Retail giant Wal-Mart (WMT - News) is off to its worst start in seven years and American consumers are spending less money. The pinch of higher payroll taxes, which began on Jan.1, 2013 is already translating into less spending.
Here's what Jerry Murray, Wal-Mart's vice president of finance and logistics wrote in an internal email obtained by Bloomberg news:
"In case you haven't seen a sales report these days, February month-to-date (MTD) sales are a total disaster. The worst start to a month I have seen in my ~7 years with the company."

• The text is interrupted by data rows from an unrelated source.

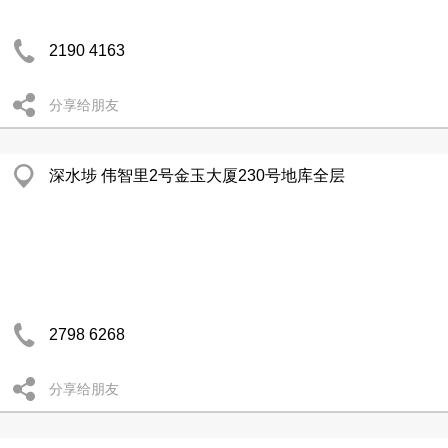
2190 4163
分享给朋友
深水埗 伟智里2号金玉大厦230号地库全层
2798 6268
分享给朋友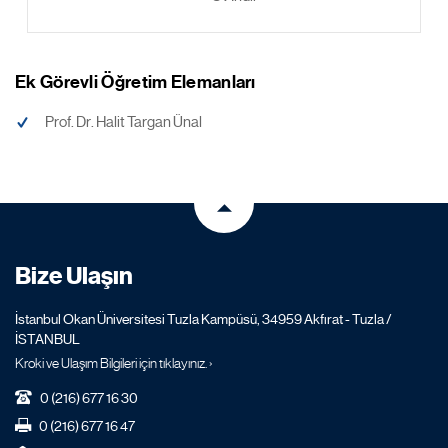
Ek Görevli Öğretim Elemanları
Prof. Dr. Halit Targan Ünal
Bize Ulaşın
İstanbul Okan Üniversitesi Tuzla Kampüsü, 34959 Akfırat - Tuzla /
İSTANBUL
Kroki ve Ulaşım Bilgileri için tıklayınız. ›
0 (216) 677 16 30
0 (216) 677 16 47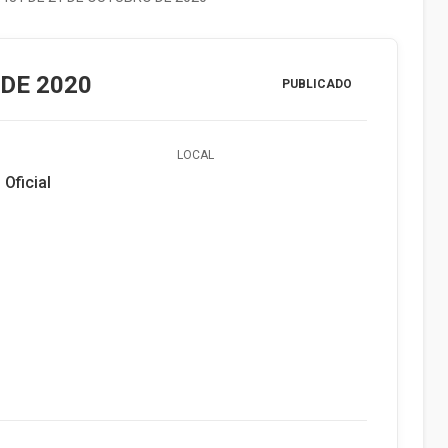
 DE 2020
PUBLICADO
LOCAL
 Oficial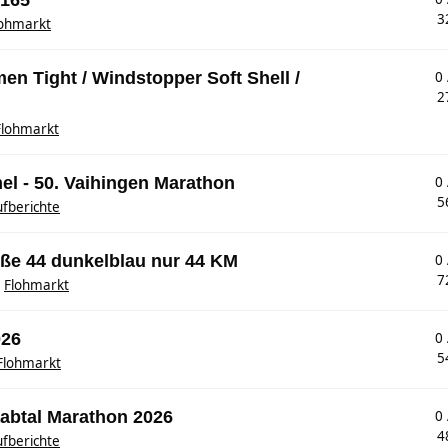
 165
3
lohmarkt
n Tight / Windstopper Soft Shell /
0
2
Flohmarkt
l - 50. Vaihingen Marathon
0
5
fberichte
öße 44 dunkelblau nur 44 KM
0
7
n
Flohmarkt
026
0
5
Flohmarkt
aabtal Marathon 2026
0
4
fberichte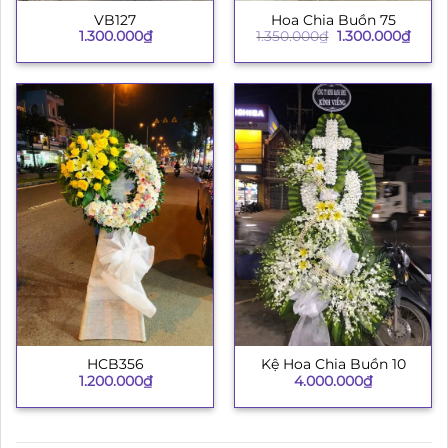
VB127
Hoa Chia Buồn 75
Giá
Giá
1.300.000
₫
1.350.000
₫
1.300.000
₫
gốc
hiện
là:
tại
1.350.000₫.
là:
1.300
HCB356
Kệ Hoa Chia Buồn 10
1.200.000
₫
4.000.000
₫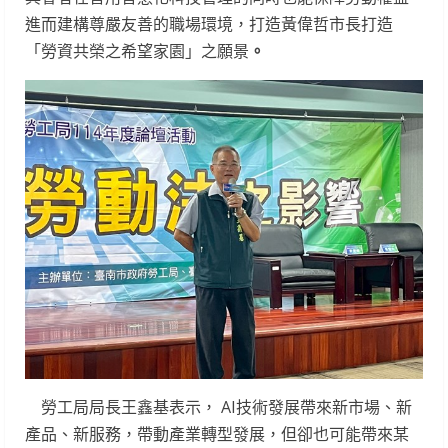
進而建構尊嚴友善的職場環境，打造黃偉哲市長打造
「勞資共榮之希望家園」之願景
。
勞工局局長王鑫基表示， AI技術發展帶來新市場、新
產品、新服務，帶動產業轉型發展，但卻也可能帶來某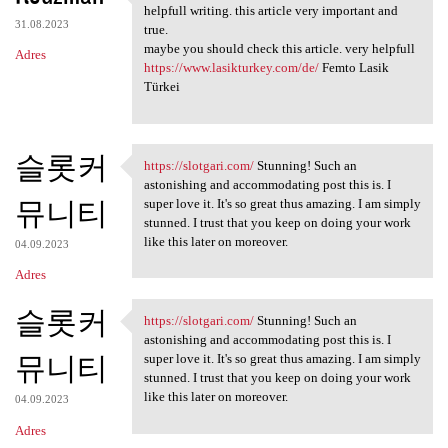
Hello, This subject very
helpfull writing. this article very important and
31.08.2023
true.
maybe you should check this article. very helpfull
Adres
https://www.lasikturkey.com/de/
Femto Lasik
Türkei
슬롯커
https://slotgari.com/
Stunning! Such an
https://slotgari.com/
astonishing and accommodating post this is. I
뮤니티
super love it. It's so great thus amazing. I am simply
stunned. I trust that you keep on doing your work
like this later on moreover.
04.09.2023
Adres
슬롯커
https://slotgari.com/
Stunning! Such an
https://slotgari.com/
astonishing and accommodating post this is. I
뮤니티
super love it. It's so great thus amazing. I am simply
stunned. I trust that you keep on doing your work
like this later on moreover.
04.09.2023
Adres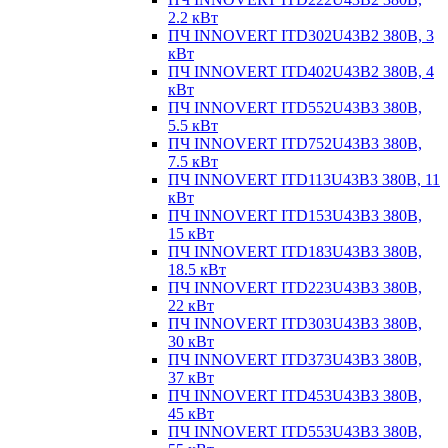
2.2 кВт
ПЧ INNOVERT ITD302U43B2 380В, 3
кВт
ПЧ INNOVERT ITD402U43B2 380В, 4
кВт
ПЧ INNOVERT ITD552U43B3 380В,
5.5 кВт
ПЧ INNOVERT ITD752U43B3 380В,
7.5 кВт
ПЧ INNOVERT ITD113U43B3 380В, 11
кВт
ПЧ INNOVERT ITD153U43B3 380В,
15 кВт
ПЧ INNOVERT ITD183U43B3 380В,
18.5 кВт
ПЧ INNOVERT ITD223U43B3 380В,
22 кВт
ПЧ INNOVERT ITD303U43B3 380В,
30 кВт
ПЧ INNOVERT ITD373U43B3 380В,
37 кВт
ПЧ INNOVERT ITD453U43B3 380В,
45 кВт
ПЧ INNOVERT ITD553U43B3 380В,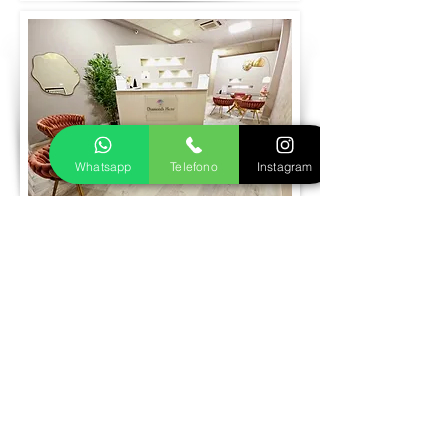
Whatsapp
Telefono
Instagram
Prenota visita
Realizziamo insieme il tuo gioiello in oro
o argento
Fase 1
Inviaci le foto del gioiello dei tuoi sogni,
ti seguiremo nella scelta della pietra più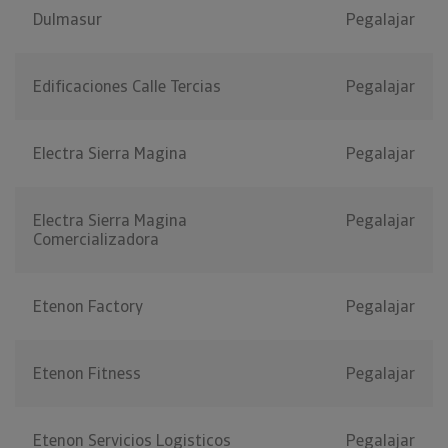
Dulmasur
Pegalajar
Edificaciones Calle Tercias
Pegalajar
Electra Sierra Magina
Pegalajar
Electra Sierra Magina
Pegalajar
Comercializadora
Etenon Factory
Pegalajar
Etenon Fitness
Pegalajar
Etenon Servicios Logisticos
Pegalajar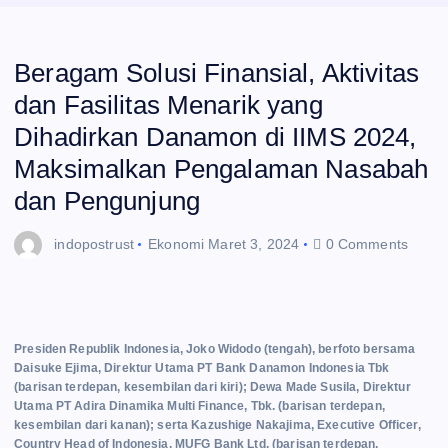
Beragam Solusi Finansial, Aktivitas
dan Fasilitas Menarik yang
Dihadirkan Danamon di IIMS 2024,
Maksimalkan Pengalaman Nasabah
dan Pengunjung
indopostrust
Ekonomi
Maret 3, 2024
0 Comments
Presiden Republik Indonesia, Joko Widodo (tengah), berfoto bersama
Daisuke Ejima, Direktur Utama PT Bank Danamon Indonesia Tbk
(barisan terdepan, kesembilan dari kiri); Dewa Made Susila, Direktur
Utama PT Adira Dinamika Multi Finance, Tbk. (barisan terdepan,
kesembilan dari kanan); serta Kazushige Nakajima, Executive Officer,
Country Head of Indonesia, MUFG Bank Ltd. (barisan terdepan,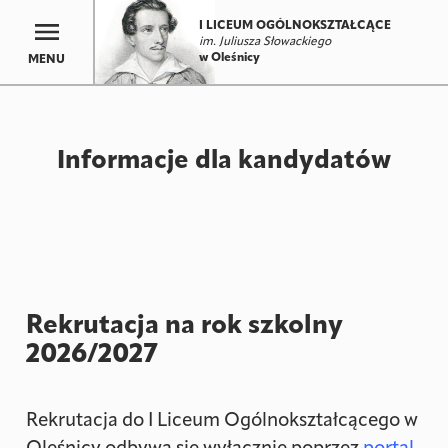
I LICEUM OGÓLNOKSZTAŁCĄCE
im. Juliusza Słowackiego
w Oleśnicy
MENU
Informacje dla kandydatów
Rekrutacja na rok szkolny
2026/2027
Rekrutacja do I Liceum Ogólnokształcącego w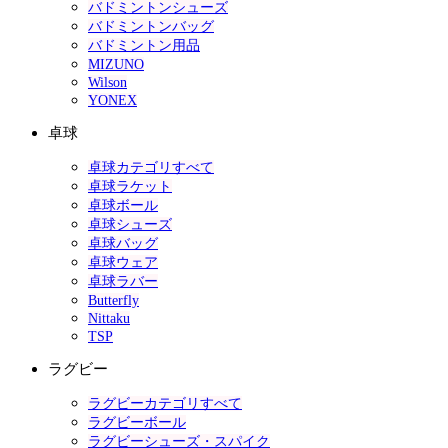
バドミントンシューズ
バドミントンバッグ
バドミントン用品
MIZUNO
Wilson
YONEX
卓球
卓球カテゴリすべて
卓球ラケット
卓球ボール
卓球シューズ
卓球バッグ
卓球ウェア
卓球ラバー
Butterfly
Nittaku
TSP
ラグビー
ラグビーカテゴリすべて
ラグビーボール
ラグビーシューズ・スパイク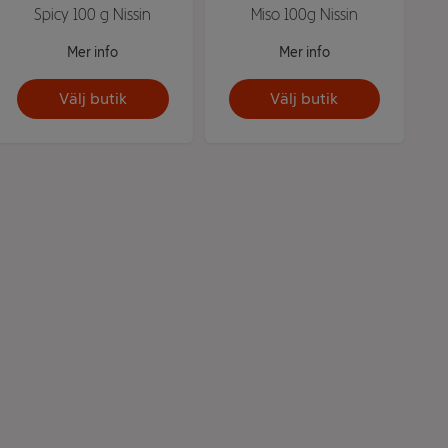
Spicy 100 g Nissin
Miso 100g Nissin
Mer info
Mer info
Välj butik
Välj butik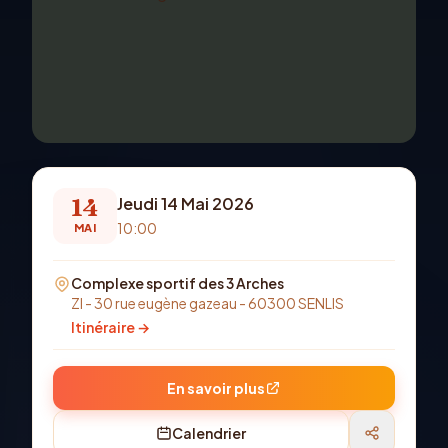
14
Jeudi 14 Mai 2026
10:00
MAI
Complexe sportif des 3 Arches
ZI - 30 rue eugène gazeau - 60300 SENLIS
Itinéraire →
En savoir plus
Calendrier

Among the 386 companies within the S&P 500 that reported Q4 2012 earnings, 81% of consumer staples have beaten earnings estimates, according to FactSet Research. However, based upon current earnings estimates, Q1 2013 earnings for the entire S&P 500 are down -0.04%.
Consumer discretionary (XLY - News) and consumer staples (XLP - News) are the two ETFs that carve out consumer focused stocks within the S&P 500 (SPY - News). Combined together, both XLP and XLY account for 22.26% of the S&P 500's equity exposure.
As we wrote to readers in the March 2013 edition of the ETF Profit Strategy Newsletter, the American Tax Payer Relief Act of 2012 has nothing to do with genuine tax reform or relief. Unlike before, Americans now pay 2% in Social Security taxes on their first $113,700 in income. For a person making $40,000 per year, this means$780 of lost wages.
Furthermore, taxes were increased to a top rate of 39.6% for individuals earning $400,000 a year and $450,000 for couples. "This will inevitably translate into less consumption and less discretionary spending."
For a family earning $50,000 the tax bite is equal to a basket of groceries every single month, according to Wal-Mart's analysis.
XLY and XLP have both gained just over 7% in value since the beginning of the year.
Meanwhile, rising gasoline prices are another negative trend. The average price for a gallon of regular gas nationwide has rise from $3.30 in January, to $3.52 today, according to AAA.